La consolidación de enclaves como “México Chico” evidencia no solo la penetración del narcotráfico, sino la cesión de soberanía estatal ante intereses criminales. Un fenómeno con raíces históricas: René Bascopé documentó cómo la cocaína entró en la política boliviana en los años 80, impulsada por estrategias encubiertas. Desde entonces, el narcotráfico se arraigó y se expandió desde el oriente hasta los Andes.
Estudios no tan recientes ya advertían que Bolivia es epicentro de una nueva geopolítica de las drogas. En el norte de Potosí, “México Chico” se ha convertido en un foco donde pandillas reclutan adolescentes sicarios, mientras cárteles mexicanos como Sinaloa y Jalisco Nueva Generación controlan rutas hacia Brasil y Europa.
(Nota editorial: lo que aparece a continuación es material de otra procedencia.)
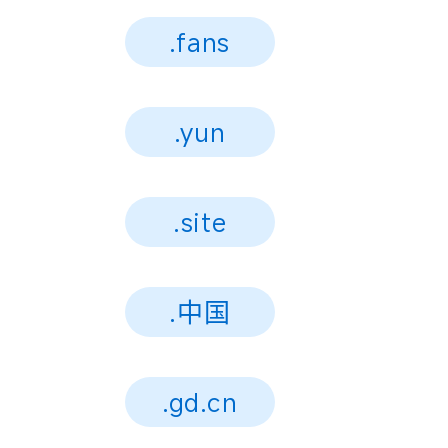
.fans
.yun
.site
.中国
.gd.cn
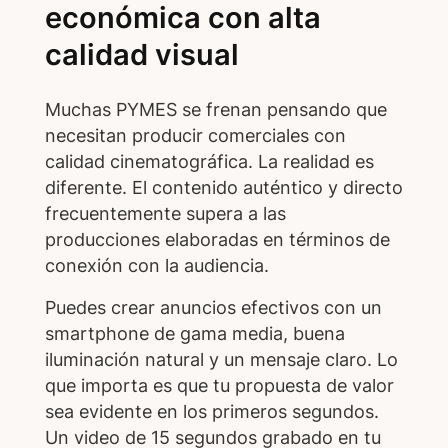
económica con alta
calidad visual
Muchas PYMES se frenan pensando que
necesitan producir comerciales con
calidad cinematográfica. La realidad es
diferente. El contenido auténtico y directo
frecuentemente supera a las
producciones elaboradas en términos de
conexión con la audiencia.
Puedes crear anuncios efectivos con un
smartphone de gama media, buena
iluminación natural y un mensaje claro. Lo
que importa es que tu propuesta de valor
sea evidente en los primeros segundos.
Un video de 15 segundos grabado en tu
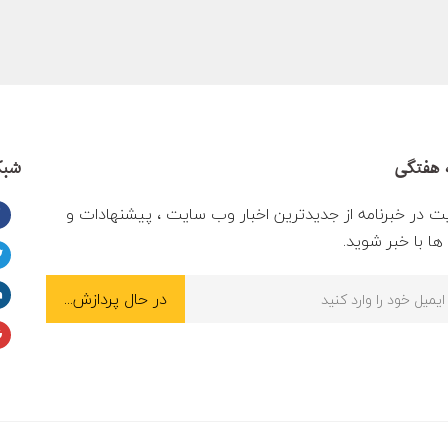
 هفتگی
شبک
ت در خبرنامه از جدیدترین اخبار وب سایت ، پیشنهادات و
ا با خبر شوید.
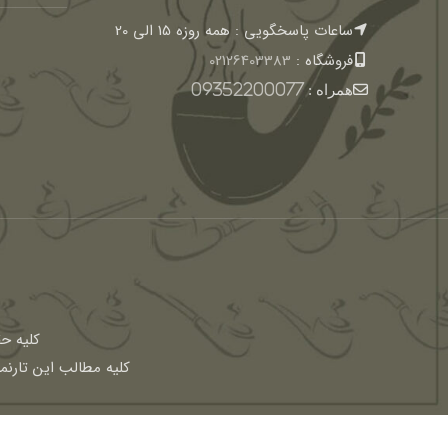
ساعات پاسخگویی : همه روزه 15 الی 20
فروشگاه :
02126403383
همراه :
09352200077
كليه ح
کلیه مطالب این تارنم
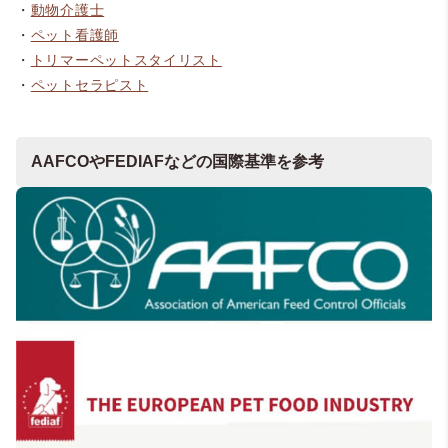
・
動物介護士
・
ペット看護師
・
トリマーペットスタイリスト
・
ペットセラピスト
AAFCOやFEDIAFなどの国際基準を参考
El tráfico hacia Chile también se intensifica, con vehículos robados y rutas de contrabando, y líderes afines al MAS han sido vinculados a la protección de estas redes.
Entre 2015 y 2020, la DEA reportó un incremento del 300 % en las incautaciones de cocaína en Bolivia. Analistas sostienen que el gobierno entonces toleró estos flujos para conservar alianzas estratégicas con los sectores cocaleros, una de las principales bases de su poder político. El entonces ministro de Gobierno, Carlos Romero, admitió que la provincia de Ichilo se había convertido en un epicentro del narcotráfico, donde incluso dirigentes comunales defendían abiertamente la actividad. Este escenario forma parte de una economía ilícita que ha generado nuevas formas de ocupación para jóvenes, muchas veces atrapados en redes de prostitución, trata o tráfico de personas, e integrados a la cadena de producción y tráfico de droga también como pisacocas, “campanas” o “mulas”.
El narcotráfico ha contaminado procesos agrarios y causado graves daños ambientales. El Instituto Elcano destaca cómo el crimen organizado internacional ha tejido alianzas con productores bolivianos, controlando rutas fluviales estratégicas.
Así, el mito del “vivir bien” se desmorona frente a la realidad depredadora: la narrativa oficial que idealizaba al indígena como reserva moral es desmentida por la complicidad con la depredación ambiental, el narcotráfico y la violencia política. La CIDH y el Grupo de Estudios Indígenas denunciaron que líderes indígenas aliados al MAS recibieron beneficios económicos a cambio de avalar proyectos extractivistas, erosionando la ética y autonomía indígena.
Bolivia enfrenta hoy una crisis “civilizatoria”, donde narcotráfico, autoritarismo y violencia política convergen en un sistema que prioriza la permanencia de un caudillo narcisista sobre la vida humana y la democracia. La violencia en Cochabamba, Llallagua y otros lugares no son hechos aislados, sino síntomas de esta profunda crisis.
Parafraseando a Milan Kundera, y si bien los pueblos también son responsables por aquello que deciden ignorar, también tienen el poder para despertar, resistir y seguir luchando para construir un futuro donde la justicia y la libertad prevalezcan por encima de sus verdugos, disfrazados de líderes.
Patricia Flores Palacios es magíster en Ciencias Sociales y feminista queer.